|PROPOSAL NUMBER:||03- II A2.06-9450|
|SUBTOPIC TITLE:||Modeling and Control of Complex Flows Over Aerospace Vehicles and Propulsion Systems|
|PROPOSAL TITLE:||Terahertz Quantum Cascade Laser-Based Sensors for Hypersonic Flows (7275-020)|
PRINCIPAL INVESTIGATOR/PROJECT MANAGER
(Name, E-mail, Mail Address, City/State/Zip, Phone)
Joel M Hensley
20 New England Business Center
Andover, MA 01810-1077
U.S. Citizen or Legal Resident: Yes
TECHNICAL ABSTRACT (LIMIT 200 WORDS)
Physical Sciences Inc. (PSI) proposes to design, build, test, and deliver to NASA a THz wavelength absorption sensor for continuous monitoring of atomic oxygen concentration in hypersonic flowfields.
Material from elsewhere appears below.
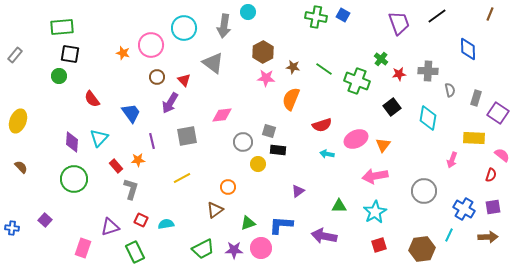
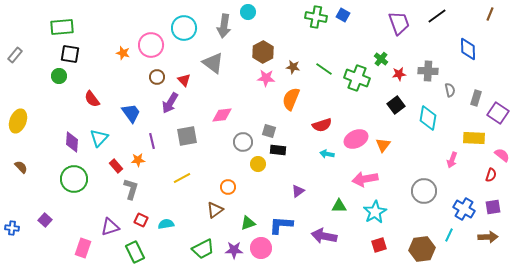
green cross at (357, 81): moved 3 px up
black square at (392, 107): moved 4 px right, 2 px up
pink arrow at (375, 176): moved 10 px left, 3 px down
In a successful Phase I effort, PSI developed a THz wavelength Quantum Cascade Laser (QCL) at 63.2 microns, corresponding to a strong fine-structure transition of atomic oxygen. Using an external cavity design, we showed that the laser wavelength could be coarsely tuned to the atomic oxygen transition. Rapid and repeatable injection current tuning at this wavelength was also demonstrated. In the proposed Phase II program, the external cavity QCL design will be refined to include a wider continuous tuning range, higher laser operating temperature, and improved output power. The laser operation will be automated and integrated into a computer-controlled atomic oxygen sensor, providing continuous, real-time measurements of atomic oxygen concentration with a sensitivity of 10^13 atoms per cubic centimeter in a 10 Hz bandwidth. PSI will deliver, install, and test the sensor at the NASA Ames Aerodynamic Heating Facility, an arc-jet heated high-enthalpy flow facility.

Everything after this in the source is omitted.